Africa’s challenges: human capital and connectivity
――Tokyo International Conference on African Development (TICAD 8) is scheduled to take place this year. How will WBG support to Africa look like going forward?
In Africa, deficits in human capital are more acute than in other regions. Human Capital Index clearly stands very low in Africa. The World Bank therefore aims to focus on education, health, and nutrition.
In addition, for more than a decade, the World Bank has been working hard on regional projects that connect multiple countries. There are many regional integration projects, including cross-country highways and power projects that come along with enhanced grid connections. With many landlocked and small states, Africa is yet to be fully integrated as a single market. While Africa has put in place the African Continental Free Trade Area (AfCFTA) since January 2021, it remains fragmented, and more needs to be done to strengthen the connectivity.
Yet another immediate challenge is to boost COVID vaccinations. In Africa, vaccination ratio remains less than 4% of the total population. The World Bank, World Health Organization (WHO), COVAX and other institutions need to come together to address the challenge.
Let me also underscore that the World Bank is stepping up adaptation finance in Africa and beyond, including by providing support in agricultural area and others.
Expectation for Japan: a more active role in drawing up country-level development strategies
――Any advice/suggestions to Japan’s aid?
Japan’s aid is appreciated. In my view, this can be attributed to o Japan’s sustained commitment to the long-term development of developing countries, which is underpinned by Japan’s knowledge and expertise. Of particular note is Japan’s expertise on disaster risk management, which has been harnessed elsewhere.
Japan has also been a leader in the area of nutrition.

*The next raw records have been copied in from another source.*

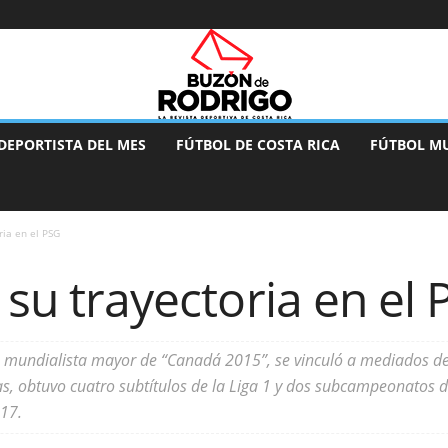
DEPORTISTA DEL MES
FÚTBOL DE COSTA RICA
FÚTBOL M
ria en el PSG
, su trayectoria en el
a, mundialista mayor de “Canadá 2015”, se vinculó a mediados de
as, obtuvo cuatro subtítulos de la Liga 1 y dos subcampeonatos
017.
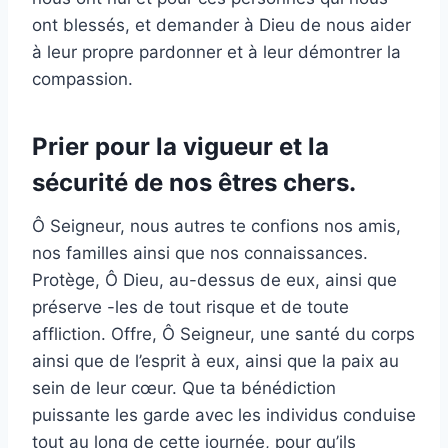
ont blessés, et demander à Dieu de nous aider
à leur propre pardonner et à leur démontrer la
compassion.
Prier pour la vigueur et la
sécurité de nos êtres chers.
Ô Seigneur, nous autres te confions nos amis,
nos familles ainsi que nos connaissances.
Protège, Ô Dieu, au-dessus de eux, ainsi que
préserve -les de tout risque et de toute
affliction. Offre, Ô Seigneur, une santé du corps
ainsi que de l’esprit à eux, ainsi que la paix au
sein de leur cœur. Que ta bénédiction
puissante les garde avec les individus conduise
tout au long de cette journée, pour qu’ils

The COVID-19 pandemic has disrupted food supply chains, posing serious challenges from food insecurity. But this is a chronic issue, as malnutrition among children has been an issue for decades in many low-income countries. Japan has played a leading role in the international community, including by hosting the Tokyo Nutrition for Growth (N4G) Summit in December 2021.
Another topic that Japan has been focusing on is the “Universal Health Coverage (UHC)” whose goal is to ensure that everyone can access basic health services at affordable cost. COVID has been a reminder call that achieving UHC is critically important. This is yet another example where Japan’s long-standing efforts are highly appreciated.
Also, in the IDA20 replenishment, the Government of Japan has demonstrated outstanding leadership. Initially, most of the donor countries were reluctant to advance the replenishment given their tight fiscal constraints. Japan’s strong call to advance the replenishment by one year was deeply appreciated by recipient countries.
Let me finally provide a personal suggestion to the Japanese aid community: deeper engagement with WBG country-strategies. The World Bank Group has started to work on Country Climate and Development Reports (CCDRs) to help countries align their climate actions and development efforts. If Japan could play a more active role in joining the discussion in the field, it would be appreciated. The World Bank prepares CCDRs for each client country, with inputs from donor countries and aid organizations. It would be great to see Japan play a more active role in shaping assistance strategies, drawing on its knowledge and expertise.